Extracted page text data

================

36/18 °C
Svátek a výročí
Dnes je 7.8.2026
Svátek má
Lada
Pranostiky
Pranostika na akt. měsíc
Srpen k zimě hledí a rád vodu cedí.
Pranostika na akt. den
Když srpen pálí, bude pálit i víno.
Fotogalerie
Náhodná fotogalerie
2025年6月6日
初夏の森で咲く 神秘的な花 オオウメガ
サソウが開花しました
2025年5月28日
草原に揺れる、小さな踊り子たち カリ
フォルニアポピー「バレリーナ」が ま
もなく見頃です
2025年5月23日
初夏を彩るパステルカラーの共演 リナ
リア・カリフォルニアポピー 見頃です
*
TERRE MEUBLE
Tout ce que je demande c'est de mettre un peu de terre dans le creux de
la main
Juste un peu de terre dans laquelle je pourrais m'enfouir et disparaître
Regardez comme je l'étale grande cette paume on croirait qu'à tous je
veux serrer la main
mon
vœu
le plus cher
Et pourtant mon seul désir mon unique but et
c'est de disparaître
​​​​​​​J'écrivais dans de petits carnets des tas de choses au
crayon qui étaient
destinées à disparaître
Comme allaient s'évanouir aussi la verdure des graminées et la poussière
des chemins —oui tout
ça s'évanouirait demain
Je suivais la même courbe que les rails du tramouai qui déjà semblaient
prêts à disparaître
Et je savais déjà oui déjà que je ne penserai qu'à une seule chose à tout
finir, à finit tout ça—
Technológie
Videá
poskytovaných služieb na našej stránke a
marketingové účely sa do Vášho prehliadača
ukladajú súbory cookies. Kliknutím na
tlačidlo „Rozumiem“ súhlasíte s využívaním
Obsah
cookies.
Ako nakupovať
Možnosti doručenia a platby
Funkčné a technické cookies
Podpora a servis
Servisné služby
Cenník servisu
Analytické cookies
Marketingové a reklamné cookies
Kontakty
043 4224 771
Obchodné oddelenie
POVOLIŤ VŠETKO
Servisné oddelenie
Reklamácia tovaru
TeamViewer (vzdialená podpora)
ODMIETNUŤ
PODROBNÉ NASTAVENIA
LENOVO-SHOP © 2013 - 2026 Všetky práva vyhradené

================

### [WHAT THE TASK REQUIRES]
Each line from the one with "PODROBNÉ NASTAVENIA" through the last line of the records above must be retyped exactly, and no other line may be given.

### [ANSWER TO THE PROBLEM]
PODROBNÉ NASTAVENIA
LENOVO-SHOP © 2013 - 2026 Všetky práva vyhradené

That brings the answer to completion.